Credo davvero nell’importanza della condivisione perché raccontare il proprio vissuto doloroso e soprattutto le risorse interiori che si posseggono per superarlo, può essere di esempio e sostegno per molte altre persone in difficoltà.
Per questo ho scritto un secondo libro dal titolo «Riflessi su specchi d’anima», una raccolta di poesie divise per tematiche: perdita, dolore, gioia e amore come ulteriore inno alla vita, dove oltre al lutto parlo di rinascita volgendo lo sguardo alla bellezza. Perché seppur dietro non ci sia più niente per me, l’essere stata amata resta ed è anche grazie a quell’amore che sono riuscita a scegliere la strada più luminosa.

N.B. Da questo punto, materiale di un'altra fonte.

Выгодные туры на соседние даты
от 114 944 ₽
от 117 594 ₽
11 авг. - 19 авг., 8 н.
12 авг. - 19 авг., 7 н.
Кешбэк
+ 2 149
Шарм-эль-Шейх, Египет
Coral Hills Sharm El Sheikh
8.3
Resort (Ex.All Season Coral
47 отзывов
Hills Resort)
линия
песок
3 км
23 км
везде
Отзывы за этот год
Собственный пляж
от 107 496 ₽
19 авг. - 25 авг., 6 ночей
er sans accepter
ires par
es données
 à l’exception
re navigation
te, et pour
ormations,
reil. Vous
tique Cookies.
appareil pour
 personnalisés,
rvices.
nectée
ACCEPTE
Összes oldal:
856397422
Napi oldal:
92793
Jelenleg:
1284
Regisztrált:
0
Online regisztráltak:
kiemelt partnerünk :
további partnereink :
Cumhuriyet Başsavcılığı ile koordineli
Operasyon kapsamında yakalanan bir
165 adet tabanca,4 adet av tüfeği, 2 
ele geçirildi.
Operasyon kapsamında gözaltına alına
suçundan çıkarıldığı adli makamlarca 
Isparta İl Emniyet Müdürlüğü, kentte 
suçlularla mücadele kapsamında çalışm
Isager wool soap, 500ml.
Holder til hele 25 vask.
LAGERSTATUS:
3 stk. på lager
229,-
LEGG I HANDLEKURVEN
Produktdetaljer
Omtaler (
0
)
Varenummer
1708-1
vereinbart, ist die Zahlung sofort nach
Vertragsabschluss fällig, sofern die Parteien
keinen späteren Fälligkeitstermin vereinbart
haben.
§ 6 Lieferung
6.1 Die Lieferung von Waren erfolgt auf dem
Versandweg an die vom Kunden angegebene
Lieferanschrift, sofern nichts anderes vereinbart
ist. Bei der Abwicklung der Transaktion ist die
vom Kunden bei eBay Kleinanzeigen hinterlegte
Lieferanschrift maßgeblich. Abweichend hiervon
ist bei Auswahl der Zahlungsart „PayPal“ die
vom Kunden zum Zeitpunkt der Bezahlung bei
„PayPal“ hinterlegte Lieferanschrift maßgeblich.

Me lo ricordano ogni giorno i tulipani di mia madre, i suoi i fiori preferiti, che nonostante non ricevano cure da dodici anni, continuano a essere vivi e colorati nel nostro giardino.
È come se si nutrissero dell’amore eterno di lei e anch’io con loro.
In fondo quando si è stati molto amati, quell’amore non può che continuare a scorrere dentro di noi come linfa miracolosa, aiutandoci a non mollare e ad andare avanti con fiducia.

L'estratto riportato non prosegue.